WORK ITEM: Find the lines of data that contain the string "salle", then list them.

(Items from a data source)
_ _ _ _ _

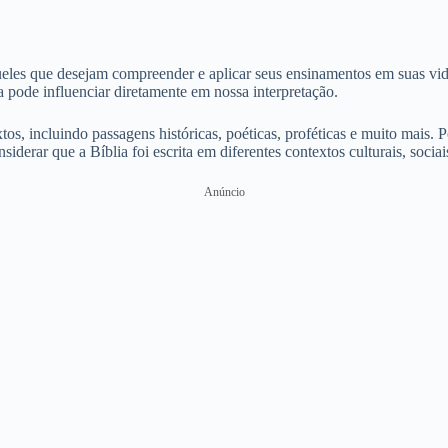
ueles que desejam compreender e aplicar seus ensinamentos em suas vida
pode influenciar diretamente em nossa interpretação.
os, incluindo passagens históricas, poéticas, proféticas e muito mais. P
iderar que a Bíblia foi escrita em diferentes contextos culturais, socia
Anúncio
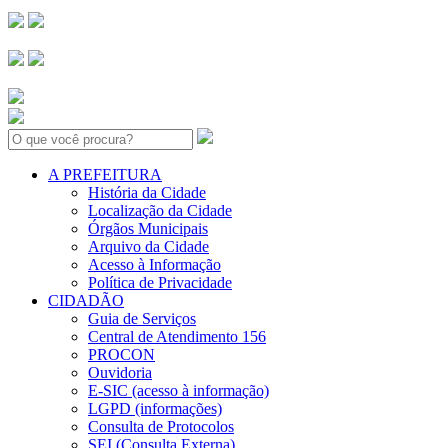
Search:
A PREFEITURA
História da Cidade
Localização da Cidade
Órgãos Municipais
Arquivo da Cidade
Acesso à Informação
Política de Privacidade
CIDADÃO
Guia de Serviços
Central de Atendimento 156
PROCON
Ouvidoria
E-SIC (acesso à informação)
LGPD (informações)
Consulta de Protocolos
SEI (Consulta Externa)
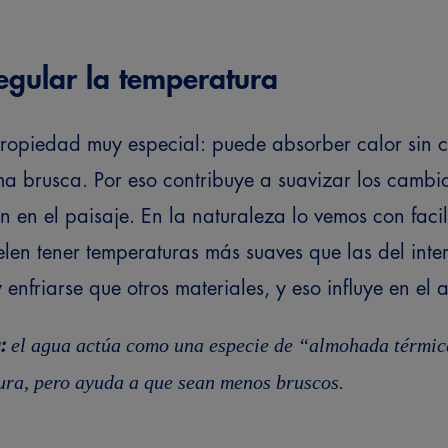
egular la temperatura
propiedad muy especial: puede absorber calor sin 
a brusca. Por eso contribuye a suavizar los cambio
n en el paisaje.
En la naturaleza lo vemos con faci
len tener temperaturas más suaves que las del inter
enfriarse que otros materiales, y eso influye en el 
el agua actúa como una especie de “almohada térmica
:
ra, pero ayuda a que sean menos bruscos.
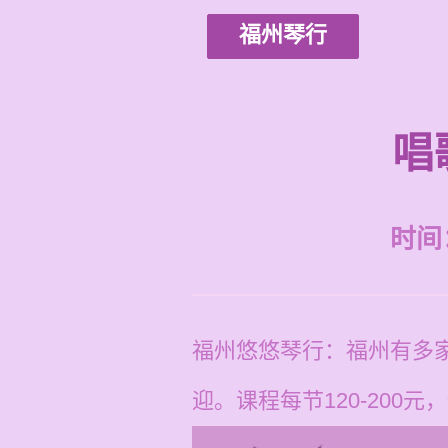
福州琴行
唱
时间：2
福州悠悠琴行：福州有多
迎。课程每节120-200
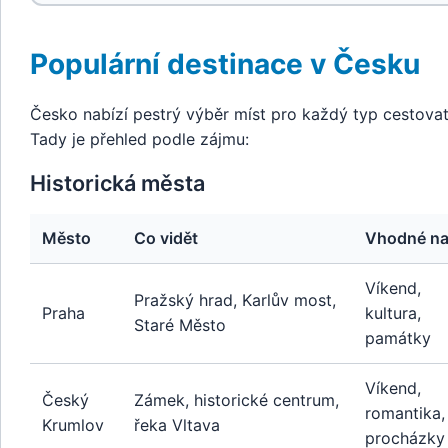
Populární destinace v Česku
Česko nabízí pestrý výběr míst pro každý typ cestovat
Tady je přehled podle zájmu:
Historická města
Město
Co vidět
Vhodné n
Víkend,
Pražský hrad, Karlův most,
Praha
kultura,
Staré Město
památky
Víkend,
Český
Zámek, historické centrum,
romantika,
Krumlov
řeka Vltava
procházky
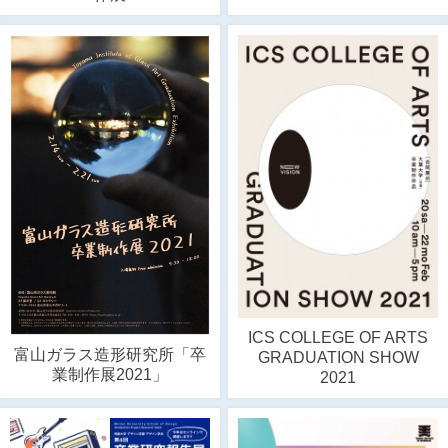
ICS COLLEGE OF ARTS
富山ガラス造形研究所「卒
GRADUATION SHOW
業制作展2021」
2021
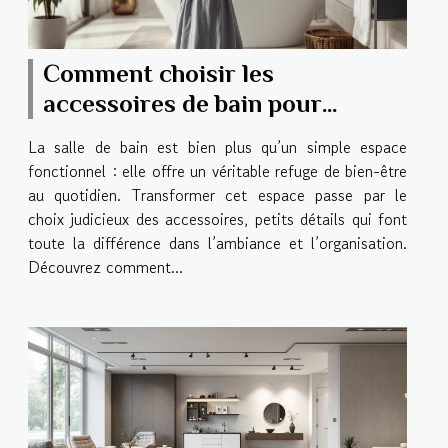
Comment choisir les
accessoires de bain pour
transformer votre salle de bain
La salle de bain est bien plus qu’un simple espace
fonctionnel : elle offre un véritable refuge de bien-être
au quotidien. Transformer cet espace passe par le
choix judicieux des accessoires, petits détails qui font
toute la différence dans l’ambiance et l’organisation.
Découvrez comment...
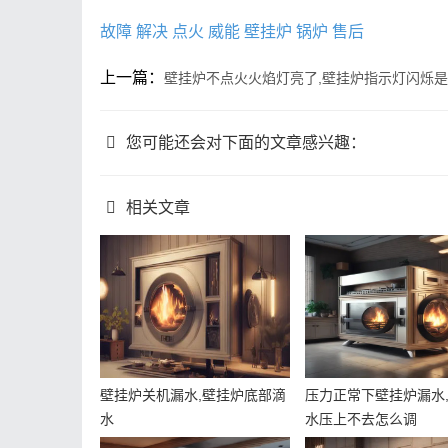
故障
解决
点火
威能
壁挂炉
锅炉
售后
上一篇：
壁挂炉不点火火焰灯亮了,壁挂炉指示灯闪烁
您可能还会对下面的文章感兴趣：
相关文章
壁挂炉关机漏水,壁挂炉底部滴
压力正常下壁挂炉漏水
水
水压上不去怎么调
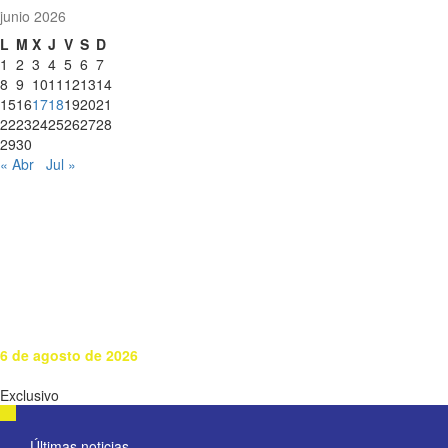
junio 2026
L
M
X
J
V
S
D
1
2
3
4
5
6
7
8
9
10
11
12
13
14
15
16
17
18
19
20
21
22
23
24
25
26
27
28
29
30
« Abr
Jul »
6 de agosto de 2026
Exclusivo
Últimas noticias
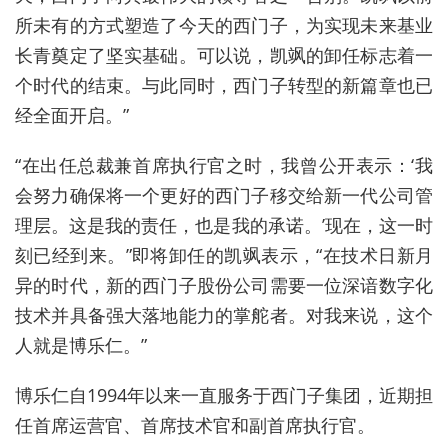
所未有的方式塑造了今天的西门子，为实现未来基业
长青奠定了坚实基础。可以说，凯飒的卸任标志着一
个时代的结束。与此同时，西门子转型的新篇章也已
经全面开启。”
“在出任总裁兼首席执行官之时，我曾公开表示：‘我
会努力确保将一个更好的西门子移交给新一代公司管
理层。这是我的责任，也是我的承诺。’现在，这一时
刻已经到来。”即将卸任的凯飒表示，“在技术日新月
异的时代，新的西门子股份公司需要一位深谙数字化
技术并具备强大落地能力的掌舵者。对我来说，这个
人就是博乐仁。”
博乐仁自1994年以来一直服务于西门子集团，近期担
任首席运营官、首席技术官和副首席执行官。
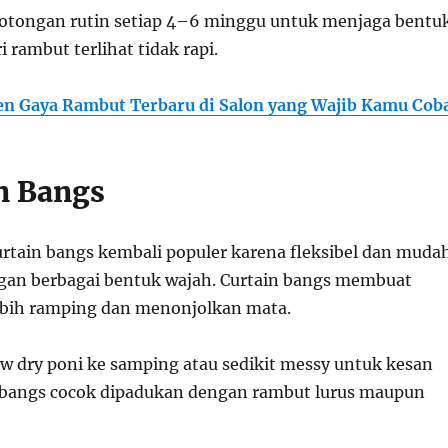
otongan rutin setiap 4–6 minggu untuk menjaga bentu
rambut terlihat tidak rapi.
en Gaya Rambut Terbaru di Salon yang Wajib Kamu Cob
in Bangs
curtain bangs kembali populer karena fleksibel dan muda
gan berbagai bentuk wajah. Curtain bangs membuat
ebih ramping dan menonjolkan mata.
ow dry poni ke samping atau sedikit messy untuk kesan
n bangs cocok dipadukan dengan rambut lurus maupun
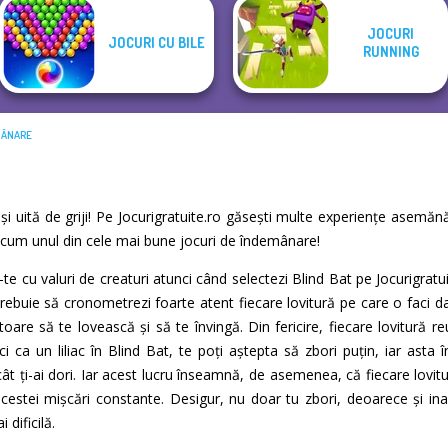
JOCURI
JOCURI CU BILE
RUNNING
MÂNARE
t și uită de griji! Pe Jocurigratuite.ro găsești multe experiențe asemă
ă acum unul din cele mai bune jocuri de îndemânare!
ă-te cu valuri de creaturi atunci când selectezi Blind Bat pe Jocurigratu
trebuie să cronometrezi foarte atent fiecare lovitură pe care o faci d
oare să te lovească și să te învingă. Din fericire, fiecare lovitură re
i ca un liliac în Blind Bat, te poți aștepta să zbori puțin, iar ast
t ți-ai dori. Iar acest lucru înseamnă, de asemenea, că fiecare lovitur
cestei mișcări constante. Desigur, nu doar tu zbori, deoarece și ina
 dificilă.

_ _ _ _ _

REPLY:
transformer votre salle de bain
La salle de bain est bien plus qu’un simple espace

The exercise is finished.